The distance of New Zealand and Australia from their traditional markets, meant that ports played a pivotal role in the economies of the countries. The waterfront inevitably became point of conflict between workers and their unions on one side, and the employers and the state on the other.

During the Second World War due to labour shortages, watersiders and other workers worked long hours, often as much as 15-hour days. Following the war, on the wharves working hours continued to be high. In January 1951 the Arbitration Court awarded a 15% wage increase to all workers covered by the industrial arbitration system. This did not apply to waterside workers, whose employment was controlled by the Waterfront Industry Commission. The shipping companies that employed the watersiders instead offered 9%. The watersiders then refused to work overtime in protest, and the employers locked them out.
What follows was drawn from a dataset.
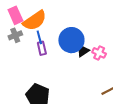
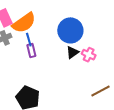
blue circle: (71, 40) -> (70, 30), moved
The attitude of the watersiders puzzled many rural New Zealanders. The 40-hour-week legislation had been introduced supposedly to "protect" factory workers who had chosen to work long hours all year round. But New Zealand also had an agricultural economy, requiring all farm-workers – shepherds, shearers, hay-makers, truck-drivers, freezing-workers, fruit pickers – to work longer hours in summer, with much more free time in winter. In addition, watersiders and freezing workers were already earning incomes approximately 30% higher than most workers, receiving about 10 shillings an hour. In comparison, schoolteachers and truck drivers were getting about 7/-, female chefs 5/- and nuns teaching in Catholic schools 1/6 an hour. Wool prices tripled in 1951 and farmers who had been struggling to survive on small sheep farms, getting low wool prices for 22 years, were starting to pay off their debts. They felt that the watersiders were trying to blackmail them by refusing to work according to the agricultural work cycle.

The watersiders’ union had strong leadership. President Jock Barnes and secretary Toby Hill spearheaded trade unionism in New Zealand, by starting the Trade Union Congress in a breakaway from the Federation of Labour (which was allied to the Labour Party).